* _Assigned task_:
In the material below, which lines hold the word "performance"? Pick each one out.

* _Input data_:
++++++
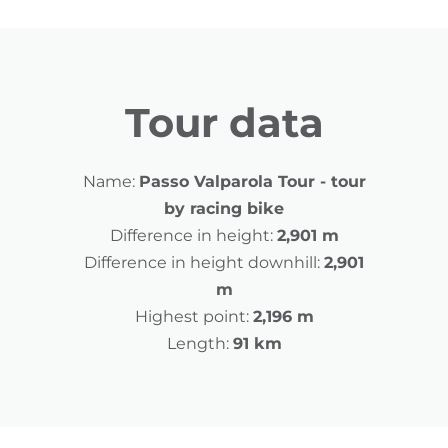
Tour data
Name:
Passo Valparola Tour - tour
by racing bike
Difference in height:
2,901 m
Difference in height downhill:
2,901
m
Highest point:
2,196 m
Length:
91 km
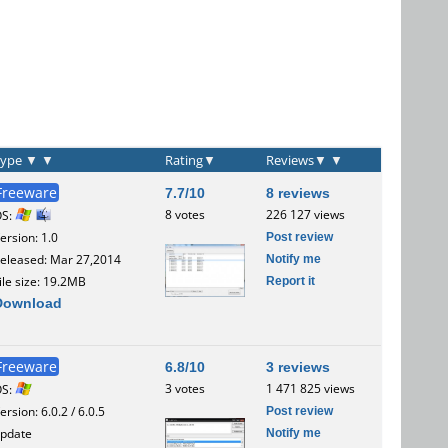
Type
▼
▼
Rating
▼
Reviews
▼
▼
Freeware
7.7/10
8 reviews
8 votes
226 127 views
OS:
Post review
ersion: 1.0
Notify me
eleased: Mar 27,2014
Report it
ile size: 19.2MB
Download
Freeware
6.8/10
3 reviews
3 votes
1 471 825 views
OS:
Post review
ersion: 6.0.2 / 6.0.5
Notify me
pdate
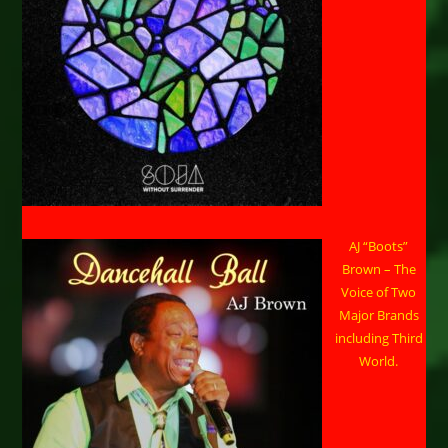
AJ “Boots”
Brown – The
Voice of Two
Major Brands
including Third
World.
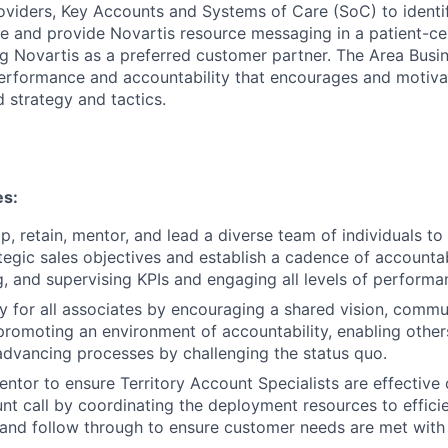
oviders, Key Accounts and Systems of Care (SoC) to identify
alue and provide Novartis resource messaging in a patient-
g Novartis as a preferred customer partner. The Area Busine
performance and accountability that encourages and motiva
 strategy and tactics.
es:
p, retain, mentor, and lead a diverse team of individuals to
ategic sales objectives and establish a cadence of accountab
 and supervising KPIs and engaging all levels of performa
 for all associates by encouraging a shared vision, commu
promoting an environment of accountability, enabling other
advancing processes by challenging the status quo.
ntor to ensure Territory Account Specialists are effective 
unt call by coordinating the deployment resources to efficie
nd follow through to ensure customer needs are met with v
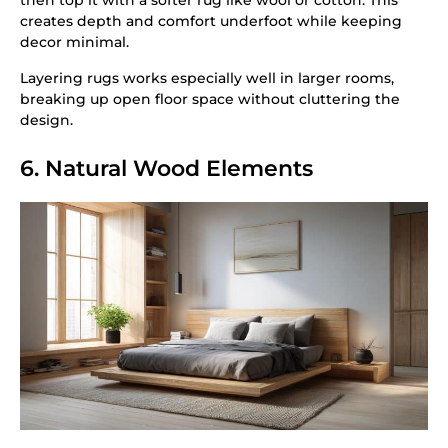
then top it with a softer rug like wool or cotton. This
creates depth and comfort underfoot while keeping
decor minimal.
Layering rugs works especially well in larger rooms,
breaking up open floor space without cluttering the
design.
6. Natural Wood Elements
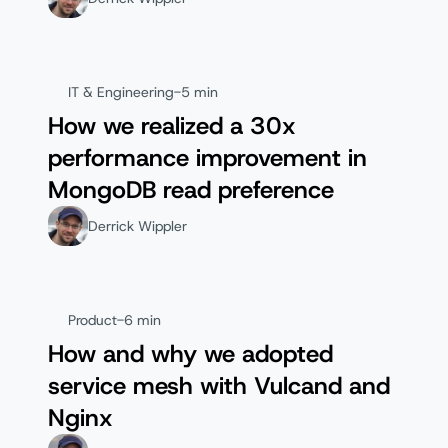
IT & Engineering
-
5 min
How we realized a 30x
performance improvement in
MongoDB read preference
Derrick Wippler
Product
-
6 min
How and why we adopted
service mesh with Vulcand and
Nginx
++++++
* _Result for this exercise_:
performance and accountability that encourages and motiva
performance improvement in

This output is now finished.